How to complete this task
Pictures do not belong in the copy; retype the records below exactly.

Entries supplied

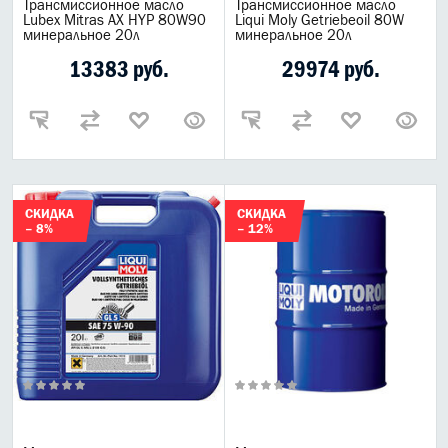
Трансмиссионное масло
Трансмиссионное масло
Lubex Mitras AX HYP 80W90
Liqui Moly Getriebeoil 80W
минеральное 20л
минеральное 20л
13383 руб.
29974 руб.
СКИДКА
СКИДКА
– 8%
– 12%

Solved problem
Трансмиссионное масло
Трансмиссионное масло
Lubex Mitras AX HYP 80W90
Liqui Moly Getriebeoil 80W
минеральное 20л
минеральное 20л
13383 руб.
29974 руб.
СКИДКА
СКИДКА
– 8%
– 12%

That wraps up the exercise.